Work order: In your copy of the data, omit the pictures and keep all else exactly as given.

##### Entries shown #####

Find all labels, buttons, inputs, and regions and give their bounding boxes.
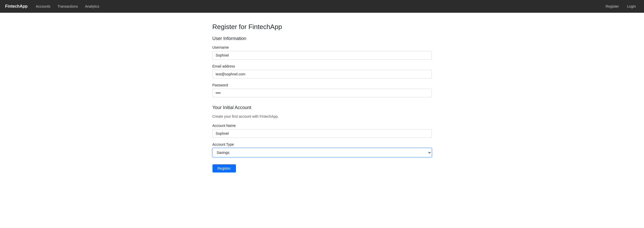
nav-links: Accounts Transactions Analytics bbox=[33, 2, 603, 10]
user-info-heading: User Information bbox=[212, 36, 432, 41]
nav-transactions[interactable]: Transactions bbox=[55, 2, 81, 10]
nav-login[interactable]: Login bbox=[624, 2, 639, 10]
password-group: Password bbox=[212, 83, 432, 97]
account-type-group: Account Type Savings Checking Investment bbox=[212, 142, 432, 157]
nav-register[interactable]: Register bbox=[603, 2, 622, 10]
email-input[interactable] bbox=[212, 70, 432, 78]
account-name-label: Account Name bbox=[212, 124, 432, 128]
email-group: Email address bbox=[212, 64, 432, 78]
page-title: Register for FintechApp bbox=[212, 23, 432, 31]
password-input[interactable] bbox=[212, 89, 432, 97]
nav-accounts[interactable]: Accounts bbox=[33, 2, 54, 10]
account-type-select[interactable]: Savings Checking Investment bbox=[212, 148, 432, 157]
account-name-group: Account Name bbox=[212, 124, 432, 138]
username-input[interactable] bbox=[212, 51, 432, 60]
account-type-label: Account Type bbox=[212, 142, 432, 146]
password-label: Password bbox=[212, 83, 432, 87]
account-name-input[interactable] bbox=[212, 129, 432, 138]
email-label: Email address bbox=[212, 64, 432, 68]
nav-analytics[interactable]: Analytics bbox=[82, 2, 102, 10]
account-section-heading: Your Initial Account bbox=[212, 105, 432, 110]
account-section-subtitle: Create your first account with FintechAp… bbox=[212, 114, 432, 118]
brand[interactable]: FintechApp bbox=[5, 4, 28, 9]
username-label: Username bbox=[212, 45, 432, 49]
register-button[interactable]: Register bbox=[212, 164, 236, 172]
main-content: Register for FintechApp User Information… bbox=[207, 13, 437, 183]
account-section: Your Initial Account Create your first a… bbox=[212, 105, 432, 172]
username-group: Username bbox=[212, 45, 432, 60]
navbar: FintechApp Accounts Transactions Analyti… bbox=[0, 0, 644, 13]
navbar-right: Register Login bbox=[603, 2, 639, 10]
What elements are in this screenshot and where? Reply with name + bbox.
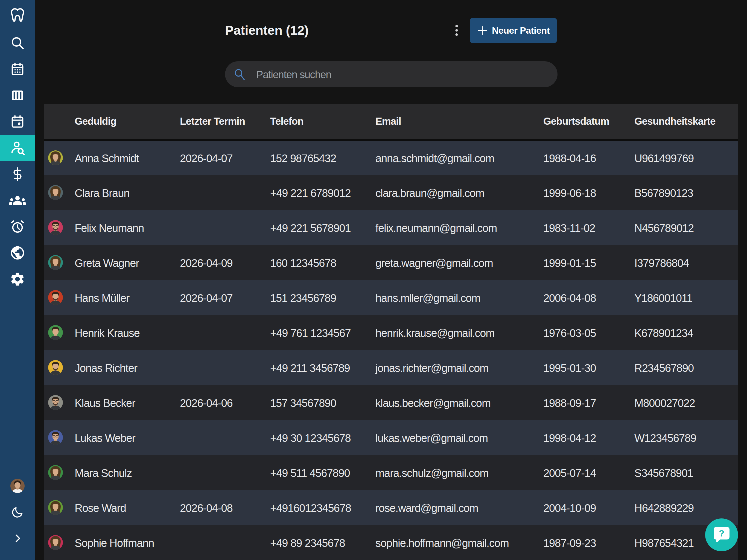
- svg-text:?: ?: [719, 528, 724, 538]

#####

Problem solution:
Find all labels, buttons, inputs, and regions and give their bounding boxes.
nav-links: Accounts Transactions Analytics bbox=[33, 2, 603, 10]
user-info-heading: User Information bbox=[212, 36, 432, 41]
nav-transactions[interactable]: Transactions bbox=[55, 2, 81, 10]
nav-login[interactable]: Login bbox=[624, 2, 639, 10]
password-group: Password bbox=[212, 83, 432, 97]
account-type-group: Account Type Savings Checking Investment bbox=[212, 142, 432, 157]
nav-register[interactable]: Register bbox=[603, 2, 622, 10]
email-input[interactable] bbox=[212, 70, 432, 78]
account-name-label: Account Name bbox=[212, 124, 432, 128]
email-group: Email address bbox=[212, 64, 432, 78]
page-title: Register for FintechApp bbox=[212, 23, 432, 31]
password-input[interactable] bbox=[212, 89, 432, 97]
nav-accounts[interactable]: Accounts bbox=[33, 2, 54, 10]
account-type-select[interactable]: Savings Checking Investment bbox=[212, 148, 432, 157]
account-name-group: Account Name bbox=[212, 124, 432, 138]
username-input[interactable] bbox=[212, 51, 432, 60]
account-type-label: Account Type bbox=[212, 142, 432, 146]
password-label: Password bbox=[212, 83, 432, 87]
account-name-input[interactable] bbox=[212, 129, 432, 138]
email-label: Email address bbox=[212, 64, 432, 68]
nav-analytics[interactable]: Analytics bbox=[82, 2, 102, 10]
account-section-heading: Your Initial Account bbox=[212, 105, 432, 110]
account-section-subtitle: Create your first account with FintechAp… bbox=[212, 114, 432, 118]
brand[interactable]: FintechApp bbox=[5, 4, 28, 9]
username-label: Username bbox=[212, 45, 432, 49]
register-button[interactable]: Register bbox=[212, 164, 236, 172]
main-content: Register for FintechApp User Information… bbox=[207, 13, 437, 183]
account-section: Your Initial Account Create your first a… bbox=[212, 105, 432, 172]
username-group: Username bbox=[212, 45, 432, 60]
navbar: FintechApp Accounts Transactions Analyti… bbox=[0, 0, 644, 13]
navbar-right: Register Login bbox=[603, 2, 639, 10]
What elements are in this screenshot and where? Reply with name + bbox.
- svg-text:?: ?: [719, 528, 724, 538]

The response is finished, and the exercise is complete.